On Wednesday, Pres. Barack Obama signed into law a sweeping overhaul of the nation's chemical safety standards.

"Here in America, folks should have the confidence to know that the laundry detergent we buy isn't going to make us sick, that the mattresses our babies sleep on aren't going to harm them," Obama said at a signing ceremony.

The law has been long overdue. In fact, it took 10 years to write, due to wrangling over how much power the Environmental Protection Agency should have in testing and regulating the more-than-80,000 chemicals used in the United States. It's kind of frightening to learn that only about 7 percent of the roughly 3,000 chemicals that are in high use have been tested for safety.

The bill revises the Toxic Substances Control Act of 1976, which prevented the Environmental Protection Agency from regulating even the most harmful chemicals, such as carcinogenic asbestos.

"The measure is the most significant environmental law in more than a quarter-century," wrote The Hill's Timothy Cama. "It promises to completely revamp the way the federal government oversees thousands of potentially toxic chemicals sold to millions of Americans every day in common products."

The bill, a miracle of legislative sausage making, had the support of major business groups such as the American Chemistry Council and the National Association of Manufacturers, as well as safety and health groups like the Environmental Defense Fund. But to get that support, noted Cama, the bill blocked states from taking action to control chemicals, which is bound to be controversial in states that had taken the lead in regulating substances.


The International Business Times' Maria Gallucci, noted that because the sausage had so many chefs, the bill is pretty bland and not as strong as it could be when it comes to protecting our health.

"The EPA will still face substantial hurdles in reviewing the tens of thousands of chemicals currently on its plate," wrote Gallucci. "Some organizations, such as the U.S. Public Interest Research Groups and Physicians for Social Responsibility, said that while the updated law is better than the original, the reforms don't do enough to ensure EPA has sufficient funding or staffing power to review potentially toxic chemicals."

Chemical companies will initially pay $25 million in annual fees to help cover the costs of EPA's reviews of thousands of chemicals, but that funding is not nearly enough to test and regulate all the chemicals in use today.

"Even the best law will be meaningless if EPA doesn't have the resources needed to review the hundreds of dangerous chemicals already on the market," wrote Melanie Benesh for the Environmental Working Group. "Under the best-case scenario, scores of chemicals could be regulated within a decade.
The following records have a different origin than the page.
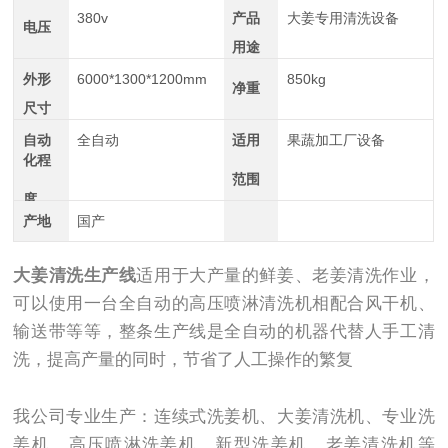
380v
产品
大姜专用清洗设备
电压
用途
外形
6000*1300*1200mm
850kg
净重
尺寸
自动
全自动
适用
果蔬加工厂设备
化程
范围
度
产地
国产
大姜清洗生产线
适用于大产量的鲜姜、老姜清洗作业，
可以使用一台全自动的高压喷淋清洗机相配合风干机、
输送带等等，整条生产线是全自动的机器代替人手工清
洗，提高产量的同时，节省了人工操作的繁复
我公司专业生产：连续式洗姜机、大姜清洗机、专业洗
姜机、高压喷淋洗姜机、新型洗姜机、老姜清洗机等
Under the worst-case scenario, chemical companies use litigation to limit EPA's authority — which is exactly what happened 25 years ago, when the courts overturned EPA's attempt to ban asbestos."

Richard Denison, writing for the Environmental Defense Fund, noted that despite the bill's flaws, it "held the seeds of many of the reforms we sought even as it had many provisions we did not support." EDF was also concerned that if the bill wasn't approved, the nation would lose another opportunity to reform TSCA.

"We believed that the best way to fix the serious problems with the bill was to help get it moving through the legislative process, work diligently to find solutions to those problems that could still retain bipartisan support, and encourage the engagement of additional lawmakers to make those changes in exchange for their support for the bill."

As Denison noted, now the real work — implementing the law — begins. "It's vital that its implementation lead to improved public health protection as well as a restoration of public confidence, after decades of erosion of that confidence under a badly broken chemical safety system. That means the EPA needs to be given some breathing room, to get a new system up and running, and to get some points on the board early that demonstrate its ability to make decisions and take needed actions."